Women paste the word “violence” onto a wall on a dark street in Paris in 2019. (Kamil Zihnioglu/AP)

More than one in four women in the world have experienced domestic violence in their lifetime, according to a study published Wednesday.

The study, in the Lancet medical journal, used statistics from the World Health Organization’s global database on the prevalence of violence against women from before the coronavirus pandemic, 2000 to 2018.

It found that 27 percent of those ages 15 to 49 had experienced physical or sexual violence by intimate long-term partners.

“Intimate partner violence affects the lives of millions of women, children, families and societies worldwide,” the study’s senior author, Claudia García-Moreno, a WHO public health researcher, said in a statement.

“Although this study took place before the COVID-19 pandemic, the numbers are alarming and research has shown the pandemic exacerbated issues leading to intimate partner violence such as isolation, depression and anxiety, and alcohol use, as well as reducing access to support services,” she said.

She said solutions are “vital and urgent.”

The study found the highest prevalence of such reported abuse was in the Oceania region (49 percent), which covers Australia, New Zealand and Fiji among other countries, followed by central sub-Saharan Africa (44 percent). The regions with the lowest estimates were central Asia and central Europe, it found.

Rebecca Hitchen, head of policy at the End Violence Against Women Coalition, told The Washington Post: “This data highlights what we’ve long known: that violence against women and girls is ubiquitous across the world. While it is not a surprise, it is of huge concern.”

“Given the stigma and victim blaming that is an almost universal experience for survivors, we know the true prevalence and scale is likely to be even greater, as many cannot or do not feel able to disclose their experiences,” she added.

The study looked at more than 350 surveys and studies conducted from 2000 to 2018, covering 161 countries and areas representing 90 percent of the global population of women and girls, it said. It defines intimate partner violence as physical, sexual or psychologically harmful behaviors.

The authors acknowledged the limitations of surveys based on self-reporting and gaps among some groups, such as those living with disabilities, Indigenous people, migrants and those in same-sex partnerships. “Given the sensitive and stigmatised nature of the issue, the true prevalence of violence that these women are subjected to by an intimate partner is likely to be even higher,” the study said.

They also drew attention to the “high levels” of violence experienced by adolescent girls and young women, calling the data “alarming,” with about 24 percent of those aged 15 to 19 having already experienced violence at least once, the study found.

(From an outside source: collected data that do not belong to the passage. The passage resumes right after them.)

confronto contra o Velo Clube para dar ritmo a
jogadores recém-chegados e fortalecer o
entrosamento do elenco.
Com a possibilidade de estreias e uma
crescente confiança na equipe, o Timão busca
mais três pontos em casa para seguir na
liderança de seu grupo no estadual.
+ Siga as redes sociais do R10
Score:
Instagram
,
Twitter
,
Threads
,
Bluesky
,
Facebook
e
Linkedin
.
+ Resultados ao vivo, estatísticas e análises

“Adolescence and early adulthood are important life stages when the foundations for healthy relationships are built. The violence these young women experience has long-lasting impacts on their health and well-being,” said study author Lynnmarie Sardinha, a public health researcher for the WHO.

She called for more investment in community- and school-based interventions to promote gender equality.

Isabelle Younane, head of policy at the British charity Women’s Aid, which focuses on domestic abuse against women and children, agreed that the findings were likely to be “just the tip of the iceberg” because many cases of abuse go unreported. Concerns over stigmatisation and distrust of Police and court systems, along with the fear of not being believed, were among the common reasons women do not speak out, she told The Post.

“The global prevalence of violence against women is both saddening and intolerable,” Younane said. “We must make sure that lifesaving specialist domestic abuse services are properly funded, as well as tackling the root causes of domestic abuse: challenging sexist attitudes, promoting healthy relationships, and driving a real shift in prevention.”